Organizational Culture
Vacation & rest card, MethodKit for Organizational Culture
Card 55 of 61 · MethodKit for Organizational Culture
  • ThemeWellbeing & Balance
  • CardCard 55 of 61
  • Questions5 to explore
Wellbeing & Balance

Vacation & rest

How people can take time off from work

Whether people actually rest and how they are expected to relate to time off says a great deal about the culture of work here.

Vacation and rest policies can look generous on paper while functioning very differently in practice. The question is not just how much leave people are entitled to, but whether they take it, how taking it is perceived, and what happens to their work and their relationships while they are away. If people return from leave to an overwhelming backlog or find that disappearing for two weeks is held against them, the nominal entitlement counts for little.

Rest patterns often follow leadership. If senior people routinely email on holiday, check in during sick leave, or visibly sacrifice time off to show commitment, those behaviors set expectations throughout the organization. A culture that genuinely values rest has to model it from the top.

The structure around time off also matters. In organizations where handoffs are clear, coverage is organized, and projects do not depend on a single person being present, taking leave is much lower-friction. Where those structures do not exist, rest becomes individually risky, and people learn not to take it.

How it shows up

How this facet of culture actually appears in everyday working life, and what a healthy version tends to look like compared to one that is strained or ignored.
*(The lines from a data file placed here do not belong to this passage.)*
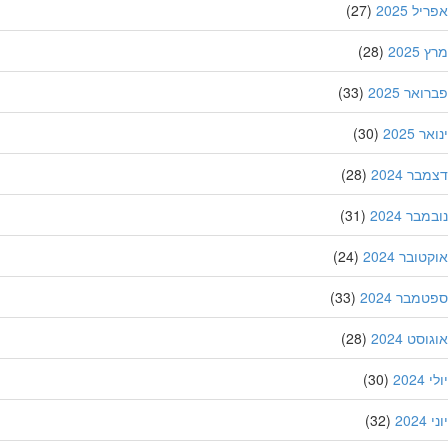
ל 2025
(27)
202
(28)
אר 2025
(33)
 2025
(30)
ר 2024
(28)
בר 2024
(31)
ובר 2024
(24)
מבר 2024
(33)
סט 2024
(28)
202
(30)
20
(32)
Leave that is genuinely used

People take their full entitlement without guilt, coverage works when they are gone, and they return without a crisis waiting for them.

Leadership that models rest

Senior people take vacations and disconnect from work, making it clear that rest is legitimate and not a sign of insufficient commitment.

Always-on expectations

People feel they need to be reachable even on leave, or that taking time off signals a lack of dedication, so they defer or shorten it.
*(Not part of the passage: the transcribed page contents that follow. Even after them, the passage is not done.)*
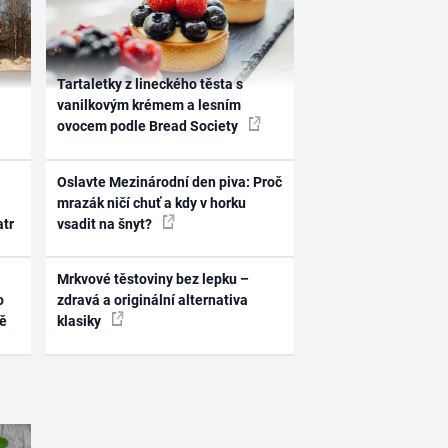
Tartaletky z lineckého těsta s
vanilkovým krémem a lesním
ovocem podle Bread Society
Oslavte Mezinárodní den piva: Proč
mrazák ničí chuť a kdy v horku
atr
vsadit na šnyt?
Mrkvové těstoviny bez lepku –
o
zdravá a originální alternativa
ně
klasiky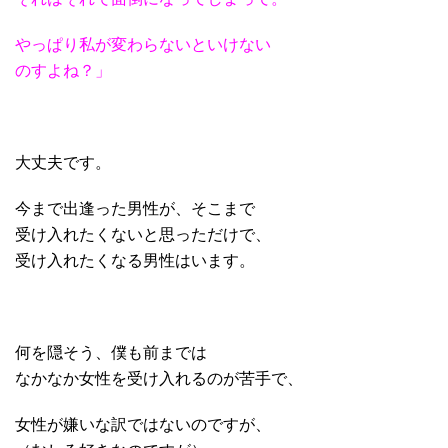
やっぱり私が変わらないといけない
のすよね？」
大丈夫です。
今まで出逢った男性が、そこまで
受け入れたくないと思っただけで、
受け入れたくなる男性はいます。
何を隠そう、僕も前までは
なかなか女性を受け入れるのが苦手で、
女性が嫌いな訳ではないのですが、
Leave accumulation as a warning sign

Large piles of unused leave across the organization suggest that people cannot or do not feel safe stepping away.

Questions to explore

Use these on your own or in a group. There are no right answers, only better conversations.

  1. Do people here actually take their full vacation entitlement, and if not, what gets in the way?

  2. What happens to someone's work when they go on leave, and how well does the handoff process function?

  3. Are there unspoken expectations about staying reachable during vacation or checking in while sick?

  4. How do the most senior people in the organization behave around taking time off?

  5. If someone returned from a two-week holiday completely offline, how would that typically be received?

Things to notice

  • Unlimited leave policies sometimes result in people taking less leave than with fixed entitlements, because without a clear norm, many people default to what they think is expected.
  • Unused leave is often a symptom rather than a choice; high accumulation across teams deserves investigation, not just a policy reminder.
  • Recovery from burnout takes far longer than prevention; by the time rest is clearly needed, the organization has often already paid a significant cost.